#### Directions for this task:
Return every line of the records, exact and in full, until you have returned the line with "Flere låsepunkter for økt sikkerhet", and include none of the pictures.

#### Input material:
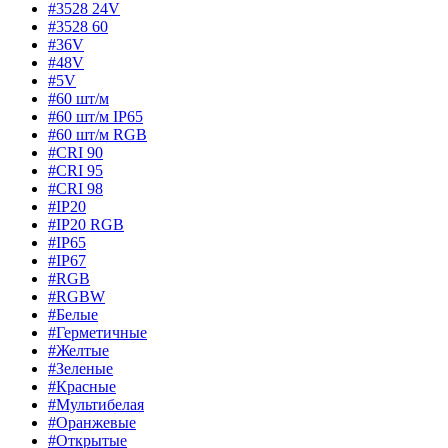
#3528 24V
#3528 60
#36V
#48V
#5V
#60 шт/м
#60 шт/м IP65
#60 шт/м RGB
#CRI 90
#CRI 95
#CRI 98
#IP20
#IP20 RGB
#IP65
#IP67
#RGB
#RGBW
#Белые
#Герметичные
#Желтые
#Зеленые
#Красные
#Мультибелая
#Оранжевые
#Открытые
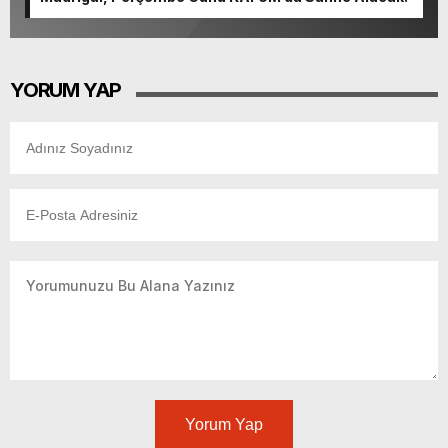
YORUM YAP
Yorum Yap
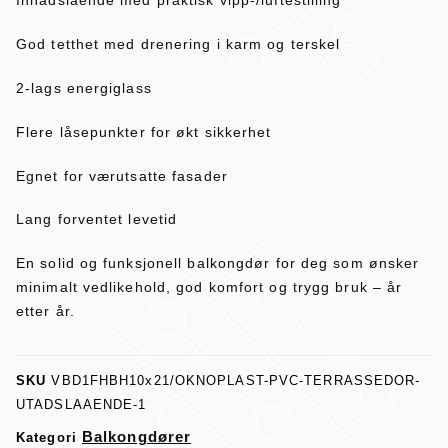
Innadslående med praktisk vipp-/luftestilling
God tetthet med drenering i karm og terskel
2-lags energiglass
Flere låsepunkter for økt sikkerhet
Egnet for værutsatte fasader
Lang forventet levetid
En solid og funksjonell balkongdør for deg som ønsker
minimalt vedlikehold, god komfort og trygg bruk – år
etter år.
SKU
VBD1FHBH10x21/OKNOPLAST-PVC-TERRASSEDOR-
UTADSLAAENDE-1
Balkongdører
Kategori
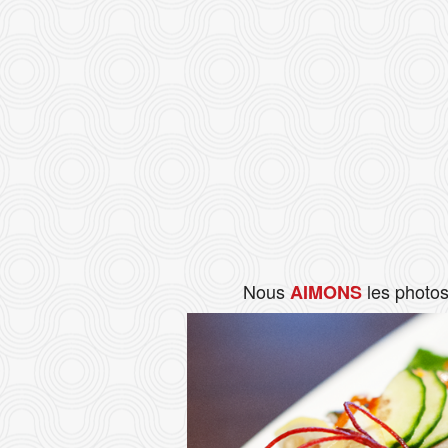
Nous
les photo
AIMONS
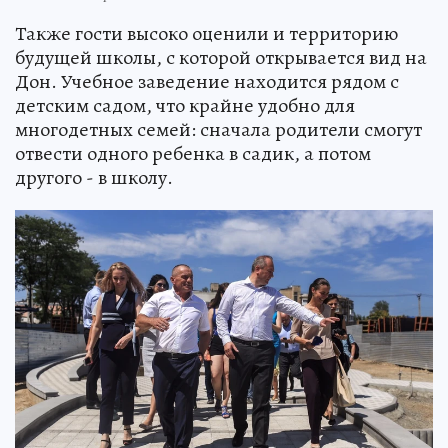
Также гости высоко оценили и территорию
будущей школы, с которой открывается вид на
Дон. Учебное заведение находится рядом с
детским садом, что крайне удобно для
многодетных семей: сначала родители смогут
отвести одного ребенка в садик, а потом
другого - в школу.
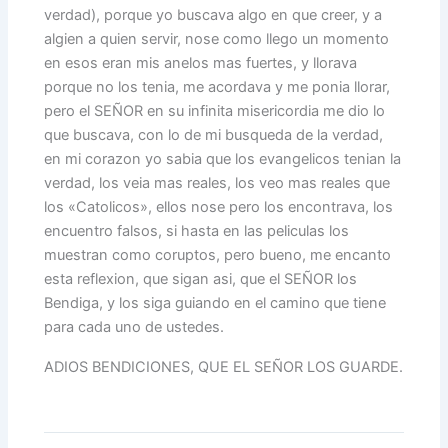
verdad), porque yo buscava algo en que creer, y a
algien a quien servir, nose como llego un momento
en esos eran mis anelos mas fuertes, y llorava
porque no los tenia, me acordava y me ponia llorar,
pero el SEÑOR en su infinita misericordia me dio lo
que buscava, con lo de mi busqueda de la verdad,
en mi corazon yo sabia que los evangelicos tenian la
verdad, los veia mas reales, los veo mas reales que
los «Catolicos», ellos nose pero los encontrava, los
encuentro falsos, si hasta en las peliculas los
muestran como coruptos, pero bueno, me encanto
esta reflexion, que sigan asi, que el SEÑOR los
Bendiga, y los siga guiando en el camino que tiene
para cada uno de ustedes.
ADIOS BENDICIONES, QUE EL SEÑOR LOS GUARDE.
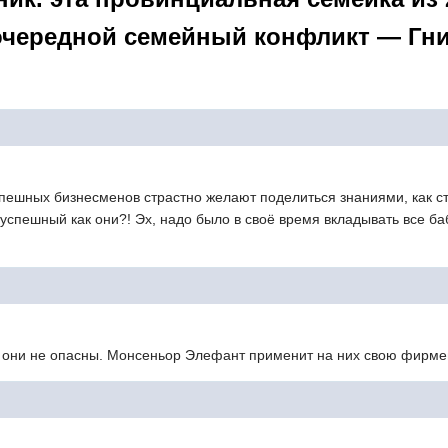
 очередной семейный конфликт — Гн
спешных бизнесменов страстно желают поделиться знаниями, как с
 успешный как они?! Эх, надо было в своё время вкладывать все б
 они не опасны. Монсеньор Элефант применит на них свою фирме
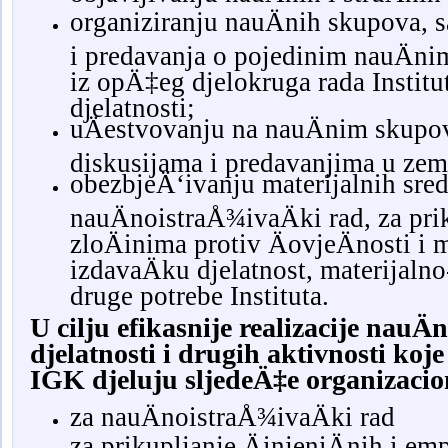
organiziranju nauÄnih skupova, s
i predavanja o pojedinim nauÄnim
iz opÄ‡eg djelokruga rada Institut
djelatnosti;
uÄestvovanju na nauÄnim skupo
diskusijama i predavanjima u zeml
obezbjeÄ‘ivanju materijalnih sred
nauÄnoistraÅ¾ivaÄki rad, za pri
zloÄinima protiv ÄovjeÄnosti 
izdavaÄku djelatnost, materijalno
druge potrebe Instituta.
U cilju efikasnije realizacije nauÄ
djelatnosti i drugih aktivnosti koje
IGK djeluju sljedeÄ‡e organizacion
za nauÄnoistraÅ¾ivaÄki rad
za prikupljanje ÄinjeniÄnih i em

#### Problem solution:
#3528 24V
#3528 60
#36V
#48V
#5V
#60 шт/м
#60 шт/м IP65
#60 шт/м RGB
#CRI 90
#CRI 95
#CRI 98
#IP20
#IP20 RGB
#IP65
#IP67
#RGB
#RGBW
#Белые
#Герметичные
#Желтые
#Зеленые
#Красные
#Мультибелая
#Оранжевые
#Открытые
YORUM YAP
Yorum Yap
Innadslående med praktisk vipp-/luftestilling
God tetthet med drenering i karm og terskel
2-lags energiglass
Flere låsepunkter for økt sikkerhet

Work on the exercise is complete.